8

I'm selecting some data from database and encoding them as json, but I've got a problem with czech signs like

á,í,ř,č,ž...

My file is in utf-8 encoding, my database is also in utf-8 encoding, I've set header to utf-8 encoding as well. What else should I do please?

My code:

header('Content-Type: text/html; charset=utf-8');
while($tmprow = mysqli_fetch_array($result)) {
        $row['user'] = mb_convert_encoding($tmprow['user'], "UTF-8", "auto");
        $row['package'] = mb_convert_encoding($tmprow['package'], "UTF-8", "auto");
        $row['url'] = mb_convert_encoding($tmprow['url'], "UTF-8", "auto");
        $row['rating'] = mb_convert_encoding($tmprow['rating'], "UTF-8", "auto");

        array_push($response, $row);
    }

    $json = json_encode($response, JSON_UNESCAPED_UNICODE);

    if(!$json) {
        echo "error";
    }

and part of the printed json: "package":"zv???tkanalouce"

EDIT: Without mb_convert_encoding() function the printed string is empty and "error" is printed.

Machavity
  • 30,841
  • 27
  • 92
  • 100
Jakub Turcovsky
  • 2,096
  • 4
  • 30
  • 41
  • 2
    If you want to output JSON, do not set `Content-Type: text/html` in your header, use `Content-Type: application/json`. – Holt Apr 27 '14 at 10:40
  • Just tell your database driver with that connection you're expecting UTF-8 encoded string values, throw away the mb_convert_encoding you've plugged in there (there is no "auto" with encoding, you either know what you do or you're shooting in your own feets, there is no computer who can take over that for you) and you should be fine. – hakre Apr 27 '14 at 10:41
  • What do you expect `mb_convert_encoding($tmprow['rating'], "UTF-8", "auto")` to do?

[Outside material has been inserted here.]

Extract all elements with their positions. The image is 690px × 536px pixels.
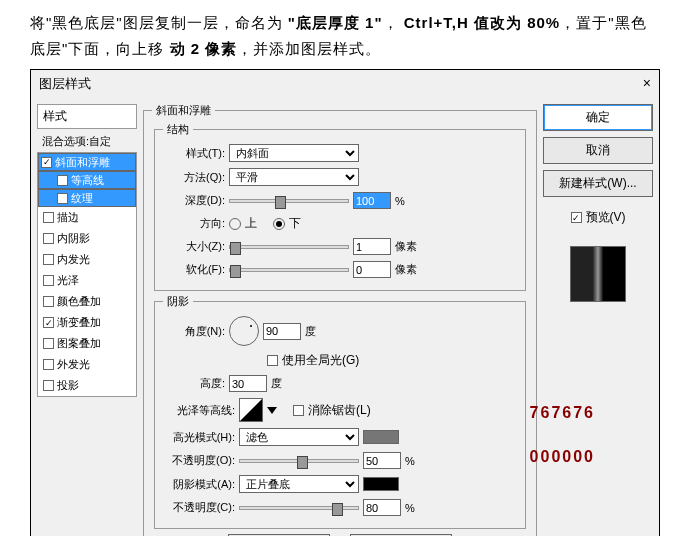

Why is it necessary? What stands the `"auto"` encoding parameter for? Does it mean you don't know which encoding your strings have and in which you need them to be? Please share. – hakre Apr 27 '14 at 10:42
  • @Holt It looks nicer now, but those chars are still appearing like '?', but thanks – Jakub Turcovsky Apr 27 '14 at 10:47
  • @hakre "auto" should stand for automatic detection of input encoding. – Jakub Turcovsky Apr 27 '14 at 10:48
  • @2rec: Important info: There is no such thing of automatic encoding detection. It's always a guess, do not rely to it. Especially not in cases where you run into trouble. Then it's time to throw such things out and find out about the actual encodings and control those. Drop the detection. Do you know how to specify the encoding for the database connection? – hakre Apr 27 '14 at 10:50
  • @hakre If I remove mb_convert_encoding function, it's printing an empty string. – Jakub Turcovsky Apr 27 '14 at 10:50
  • @2rec: `json_encode` does not always return a string. In case of an error, it returns boolean FALSE which when echo'ed is an empty string. You need to check the return value first and deal with the error case. That's required for stable code. – hakre Apr 27 '14 at 10:52
  • @hakre I don't know how to specify that, could you give me some function I could search for please? – Jakub Turcovsky Apr 27 '14 at 10:53
  • let us [continue this discussion in chat](http://chat.stackoverflow.com/rooms/51529/discussion-between-2rec-and-hakre) – Jakub Turcovsky Apr 27 '14 at 10:56

1 Answers1

16

With the code you've got in your example, the output is:

json_encode($response, JSON_UNESCAPED_UNICODE);
"package":"zv???tkanalouce"

You see the question marks in there because they have been introduced by mb_convert_encoding. This happens when you use encoding detection ("auto" as third parameter) and that encoding detection is not able to handle a character in the input, replacing it with a question mark. Exemplary line of code:

$row['url'] = mb_convert_encoding($tmprow['url'], "UTF-8", "auto");

This also means that the data coming out of your database is not UTF-8 encoded because mb_convert_encoding($buffer, 'UTF-8', 'auto'); does not introduce question marks if $buffer is UTF-8 encoded.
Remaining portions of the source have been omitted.